The data:
-----

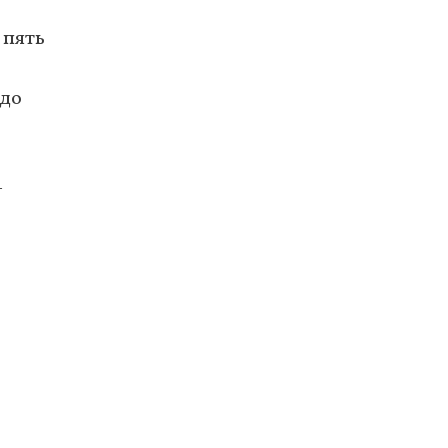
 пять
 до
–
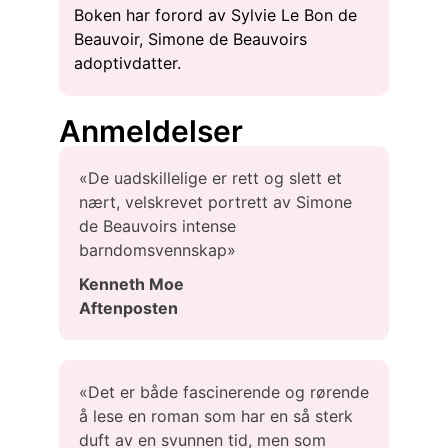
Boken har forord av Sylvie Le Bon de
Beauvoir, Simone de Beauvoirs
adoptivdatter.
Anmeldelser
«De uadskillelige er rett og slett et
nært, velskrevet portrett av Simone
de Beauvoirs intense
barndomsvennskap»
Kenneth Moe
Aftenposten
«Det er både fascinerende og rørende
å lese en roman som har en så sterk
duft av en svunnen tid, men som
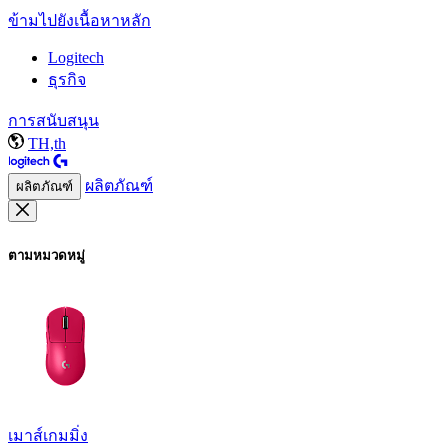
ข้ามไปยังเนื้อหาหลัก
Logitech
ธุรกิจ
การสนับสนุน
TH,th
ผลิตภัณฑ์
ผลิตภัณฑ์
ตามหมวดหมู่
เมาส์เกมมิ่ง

-----

Exactly and only the lines from the one holding "Kenneth Moe" through the final line of the material must be returned, both ends included, without any pictures.

Your solution:
Kenneth Moe
Aftenposten
«Det er både fascinerende og rørende
å lese en roman som har en så sterk
duft av en svunnen tid, men som
ข้ามไปยังเนื้อหาหลัก
Logitech
ธุรกิจ
การสนับสนุน
TH,th
ผลิตภัณฑ์
ผลิตภัณฑ์
ตามหมวดหมู่
เมาส์เกมมิ่ง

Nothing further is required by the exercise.